Belonging is important for our species.  As much as some of us may be introverts, we still need other people.  Given the wide divisions of human interests and activities, one way people have traditionally come to know one another is through religious organizations.  Let’s face it, getting to know your neighbors can be dicey.  People from work may not be those you want to spend off-hours with.  Joining an organization is a great way to get to know people and, if you’re seeking like-minded friends a religion has been a time-honored way to find them.  Of course, many religions are now becoming as polarized as our society, but even despite that one religious practice seems especially insidious—shunning.

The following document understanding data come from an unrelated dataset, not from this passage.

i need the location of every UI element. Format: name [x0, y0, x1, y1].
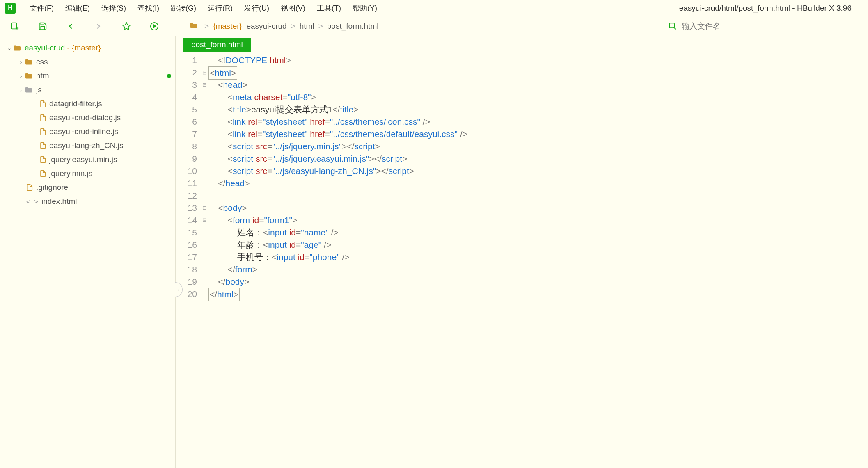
folder-icon	[25, 59, 33, 65]
app-logo: H	[5, 3, 16, 14]
code-line[interactable]: </head>	[208, 177, 868, 189]
code-line[interactable]: <body>	[208, 202, 868, 214]
fold-marker	[200, 288, 208, 300]
svg-line-7	[674, 27, 676, 29]
save-icon[interactable]	[34, 20, 52, 33]
code-line[interactable]: <script src="../js/easyui-lang-zh_CN.js"…	[208, 165, 868, 177]
fold-marker	[200, 239, 208, 251]
menu-item[interactable]: 选择(S)	[96, 3, 132, 13]
breadcrumb-part[interactable]: post_form.html	[327, 22, 379, 31]
code-line[interactable]	[208, 189, 868, 202]
html-file-icon: < >	[26, 198, 38, 205]
fold-marker	[200, 116, 208, 128]
tree-file-label: jquery.easyui.min.js	[49, 155, 117, 164]
code-line[interactable]: </body>	[208, 276, 868, 288]
project-explorer[interactable]: ⌄ easyui-crud - {master} ›css›html⌄jsdat…	[0, 36, 176, 468]
code-line[interactable]: <!DOCTYPE html>	[208, 54, 868, 66]
tree-file[interactable]: easyui-crud-inline.js	[0, 125, 175, 139]
breadcrumb-part[interactable]: easyui-crud	[246, 22, 286, 31]
forward-icon[interactable]	[89, 20, 108, 33]
fold-marker	[200, 189, 208, 202]
fold-marker[interactable]: ⊟	[200, 66, 208, 79]
code-line[interactable]: <meta charset="utf-8">	[208, 91, 868, 103]
fold-marker	[200, 263, 208, 276]
fold-marker	[200, 276, 208, 288]
code-line[interactable]: <form id="form1">	[208, 214, 868, 226]
menu-item[interactable]: 视图(V)	[275, 3, 311, 13]
menu-item[interactable]: 编辑(E)	[60, 3, 96, 13]
breadcrumb-part[interactable]: html	[300, 22, 314, 31]
tree-file[interactable]: jquery.min.js	[0, 167, 175, 180]
tree-file[interactable]: datagrid-filter.js	[0, 97, 175, 111]
menu-item[interactable]: 运行(R)	[202, 3, 238, 13]
chevron-down-icon[interactable]: ⌄	[6, 45, 13, 51]
new-file-icon[interactable]	[6, 20, 24, 33]
code-line[interactable]: <head>	[208, 79, 868, 91]
menu-item[interactable]: 帮助(Y)	[347, 3, 383, 13]
code-line[interactable]: <script src="../js/jquery.min.js"></scri…	[208, 140, 868, 153]
editor-tab[interactable]: post_form.html	[183, 38, 251, 52]
code-line[interactable]: <link rel="stylesheet" href="../css/them…	[208, 116, 868, 128]
fold-marker	[200, 251, 208, 263]
menu-item[interactable]: 文件(F)	[24, 3, 60, 13]
tree-file-label: index.html	[41, 197, 77, 206]
tree-file[interactable]: easyui-lang-zh_CN.js	[0, 139, 175, 153]
code-line[interactable]: <script src="../js/jquery.easyui.min.js"…	[208, 153, 868, 165]
breadcrumb-separator: >	[314, 22, 327, 31]
chevron-right-icon[interactable]: ›	[17, 73, 25, 79]
breadcrumb-branch: {master}	[213, 22, 242, 31]
svg-rect-6	[670, 23, 675, 28]
fold-marker	[200, 153, 208, 165]
tree-file-label: easyui-crud-inline.js	[49, 127, 118, 136]
file-icon	[39, 114, 46, 121]
tree-folder[interactable]: ⌄js	[0, 83, 175, 97]
fold-marker[interactable]: ⊟	[200, 214, 208, 226]
code-content[interactable]: <!DOCTYPE html><html> <head> <meta chars…	[208, 54, 868, 468]
run-icon[interactable]	[145, 20, 163, 33]
fold-column[interactable]: ⊟⊟⊟⊟	[200, 54, 208, 468]
code-line[interactable]: <title>easyui提交表单方式1</title>	[208, 103, 868, 116]
tree-folder[interactable]: ›css	[0, 55, 175, 69]
svg-marker-5	[153, 25, 156, 27]
tree-root[interactable]: ⌄ easyui-crud - {master}	[0, 41, 175, 55]
tree-file-label: datagrid-filter.js	[49, 99, 102, 108]
code-editor[interactable]: 1234567891011121314151617181920 ⊟⊟⊟⊟ <!D…	[176, 52, 868, 468]
search-input[interactable]	[682, 22, 739, 31]
file-search[interactable]	[669, 22, 862, 31]
back-icon[interactable]	[62, 20, 80, 33]
tree-branch-label: - {master}	[67, 43, 101, 53]
folder-icon	[25, 87, 33, 93]
tree-root-label: easyui-crud	[25, 43, 65, 53]
tree-file[interactable]: .gitignore	[0, 180, 175, 194]
code-line[interactable]: 手机号：<input id="phone" />	[208, 251, 868, 263]
breadcrumb: > {master} easyui-crud > html > post_for…	[190, 22, 378, 31]
code-line[interactable]: </html>	[208, 288, 868, 300]
modified-indicator	[167, 74, 171, 78]
chevron-right-icon[interactable]: ›	[17, 59, 25, 65]
tree-file-label: easyui-lang-zh_CN.js	[49, 141, 124, 150]
code-line[interactable]: 姓名：<input id="name" />	[208, 226, 868, 239]
folder-icon	[190, 22, 198, 31]
menu-item[interactable]: 工具(T)	[311, 3, 347, 13]
menu-item[interactable]: 跳转(G)	[165, 3, 202, 13]
fold-marker[interactable]: ⊟	[200, 79, 208, 91]
editor-area: ‹ post_form.html 12345678910111213141516…	[176, 36, 868, 468]
chevron-down-icon[interactable]: ⌄	[17, 87, 25, 93]
star-icon[interactable]	[117, 20, 135, 33]
fold-marker[interactable]: ⊟	[200, 202, 208, 214]
code-line[interactable]: <link rel="stylesheet" href="../css/them…	[208, 128, 868, 140]
tree-file[interactable]: easyui-crud-dialog.js	[0, 111, 175, 125]
tree-file[interactable]: < >index.html	[0, 194, 175, 208]
menu-item[interactable]: 查找(I)	[132, 3, 165, 13]
code-line[interactable]: </form>	[208, 263, 868, 276]
tree-file[interactable]: jquery.easyui.min.js	[0, 153, 175, 167]
code-line[interactable]: 年龄：<input id="age" />	[208, 239, 868, 251]
code-line[interactable]: <html>	[208, 66, 868, 79]
file-icon	[39, 128, 46, 135]
tree-folder[interactable]: ›html	[0, 69, 175, 83]
fold-marker	[200, 226, 208, 239]
line-gutter: 1234567891011121314151617181920	[176, 54, 200, 468]
breadcrumb-separator: >	[200, 22, 213, 31]
menu-item[interactable]: 发行(U)	[238, 3, 275, 13]
breadcrumb-separator: >	[287, 22, 300, 31]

Shunning has been used in Christianity from the beginning.  One of the real issues, verging on torture, is when someone is raised in a tradition and has made all their friends in it.  Many sects encourage this, some overtly, other less so.  Those within the fold will not, it is emphasized, lead you astray.  If you are shunned, then, you lose not only your welcome at social gatherings or worship, you also lose your friends.  For separatist sects—consider the Amish, for one example—integrating into another society is extremely difficult.  You were raised to live one way and how would the shunned even begin to know how to live like other people?  This applies not only to small sects; being part of the group is a major draw for everyone from Catholics to members of an evangelical mega-church.  It’s a means of having a community.

Moving accounts exist of Mormons or other believers being excommunicated or disfellowshiped.  The world they knew is gone.  Religions create community and the lost of that community is a cruel punishment to invoke.  Particularly since the offenses that lead to such exclusion are often doctrinal—matters of personal belief.  People are naturally curious, and the desire to learn more frequently leads into uncharted territory.  Some traditions will then invoke sacred texts—more specifically a certain interpretation of sacred texts—to justify the exclusion of the curious.  Those texts, however, are interpreted by other fallible human beings.  Still, the fact that religions continue to use shunning (call it excommunication or any other name) is an indication of the inherent cruelty that religions can express.  What could be more hurtful, especially among those who separate themselves from the world, than to throw them out of the only enclave that they know?